Task to carry out:
Please return every line below that contains the string "υγειονομικά".

#####

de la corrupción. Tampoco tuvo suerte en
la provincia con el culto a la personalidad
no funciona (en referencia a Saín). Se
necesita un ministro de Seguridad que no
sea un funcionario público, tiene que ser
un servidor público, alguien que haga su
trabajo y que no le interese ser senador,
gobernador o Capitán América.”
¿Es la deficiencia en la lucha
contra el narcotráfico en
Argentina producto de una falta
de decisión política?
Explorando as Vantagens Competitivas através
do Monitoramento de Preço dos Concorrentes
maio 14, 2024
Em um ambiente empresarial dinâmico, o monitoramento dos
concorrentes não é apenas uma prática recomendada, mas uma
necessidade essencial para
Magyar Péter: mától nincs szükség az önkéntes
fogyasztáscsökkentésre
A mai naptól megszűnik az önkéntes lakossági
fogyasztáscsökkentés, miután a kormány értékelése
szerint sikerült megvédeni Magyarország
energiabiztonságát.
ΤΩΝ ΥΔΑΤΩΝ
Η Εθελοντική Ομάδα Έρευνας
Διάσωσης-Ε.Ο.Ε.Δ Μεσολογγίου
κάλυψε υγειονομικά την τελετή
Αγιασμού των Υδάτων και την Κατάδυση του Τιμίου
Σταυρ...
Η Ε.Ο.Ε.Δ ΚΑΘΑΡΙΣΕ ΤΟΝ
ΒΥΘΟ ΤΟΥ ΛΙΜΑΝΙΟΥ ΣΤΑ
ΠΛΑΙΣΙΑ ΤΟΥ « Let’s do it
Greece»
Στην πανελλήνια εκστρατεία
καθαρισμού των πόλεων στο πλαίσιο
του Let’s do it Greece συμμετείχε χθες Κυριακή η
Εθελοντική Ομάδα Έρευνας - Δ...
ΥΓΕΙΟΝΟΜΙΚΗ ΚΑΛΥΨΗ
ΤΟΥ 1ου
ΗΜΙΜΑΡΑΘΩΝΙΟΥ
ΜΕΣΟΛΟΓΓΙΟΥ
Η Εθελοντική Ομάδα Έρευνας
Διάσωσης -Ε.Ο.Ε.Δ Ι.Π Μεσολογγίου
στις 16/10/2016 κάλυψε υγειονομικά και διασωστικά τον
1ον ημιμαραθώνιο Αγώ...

#####

Result of the exercise:
κάλυψε υγειονομικά την τελετή
στις 16/10/2016 κάλυψε υγειονομικά και διασωστικά τον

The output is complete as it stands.